▶ **Exercise material**:
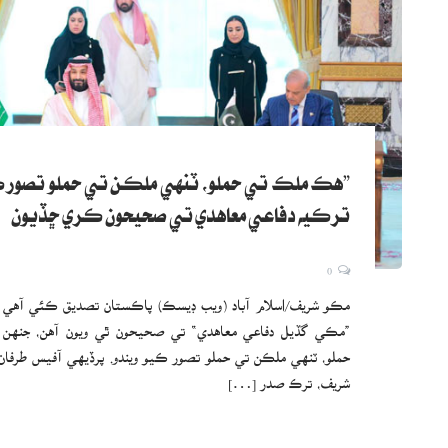
”هڪ ملڪ تي حملو، ٽنهي ملڪن تي حملو تصور ڪ
ترڪيه دفاعي معاهدي تي صحيحون ڪري ڇڏيون
0
مڪو شريف/اسلام آباد (ويب ڊيسڪ) پاڪستان تصديق ڪئي آهي 
”مڪي گڏيل دفاعي معاهدي“ تي صحيحون ٿي ويون آهن، جنهن
حملو، ٽنهي ملڪن تي حملو تصور ڪيو ويندو. پرڏيهي آفيس طرفان
شريف، ترڪ صدر […]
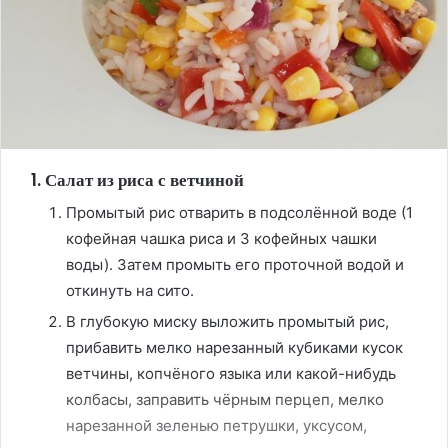
1. Салат из риса с ветчиной
Промытый рис отварить в подсолённой воде (1
кофейная чашка риса и 3 кофейных чашки
воды). Затем промыть его проточной водой и
откинуть на сито.
В глубокую миску выложить промытый рис,
прибавить мелко нарезанный кубиками кусок
ветчины, копчёного языка или какой-нибудь
колбасы, заправить чёрным перцеп, мелко
нарезанной зеленью петрушки, уксусом,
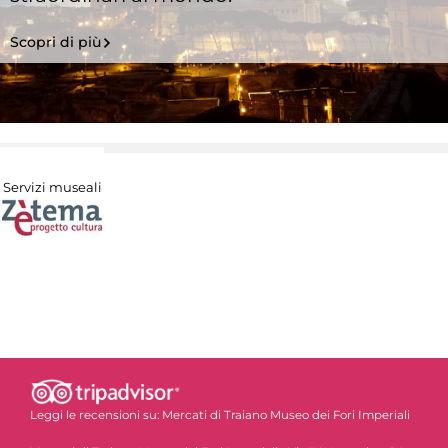
Scopri di più
Servizi museali
Leggi le recensioni su:
Mercati di Traiano Museo dei Fori Imperiali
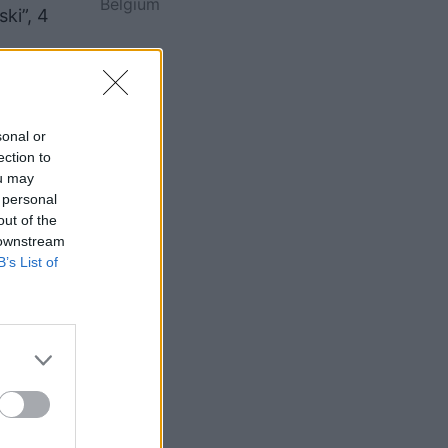
Belgium
ski”, 4
sonal or
ection to
ou may
 personal
out of the
 downstream
B’s List of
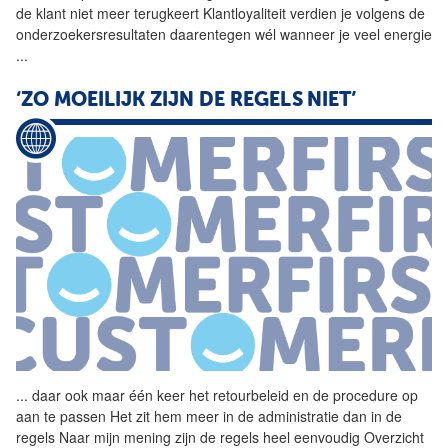
de klant niet meer terugkeert Klantloyaliteit verdien je volgens de
onderzoekersresultaten daarentegen wél wanneer je veel energie
...
‘ZO MOEILIJK ZIJN DE REGELS NIET’
...
daar ook maar één keer het
retourbeleid
en de procedure op
aan te passen Het zit hem meer in de administratie dan in de
regels Naar mijn mening zijn de regels heel eenvoudig Overzicht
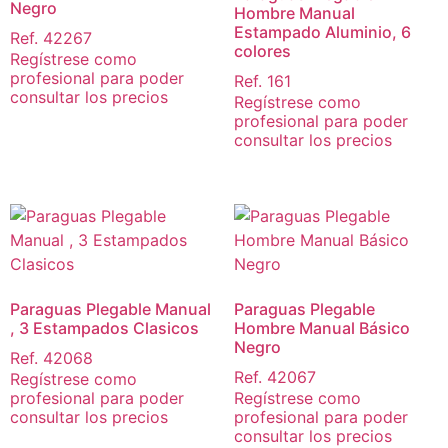
Negro
Hombre Manual
Estampado Aluminio, 6
Ref. 42267
colores
Regístrese como
profesional para poder
Ref. 161
consultar los precios
Regístrese como
profesional para poder
consultar los precios
Paraguas Plegable Manual
Paraguas Plegable
, 3 Estampados Clasicos
Hombre Manual Básico
Negro
Ref. 42068
Ref. 42067
Regístrese como
profesional para poder
Regístrese como
consultar los precios
profesional para poder
consultar los precios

▶ **Activity**:
Lines of the material in which the word "Manual" occurs are to be copied out.

▶ **Written solution**:
Hombre Manual
Paraguas Plegable Manual
Hombre Manual Básico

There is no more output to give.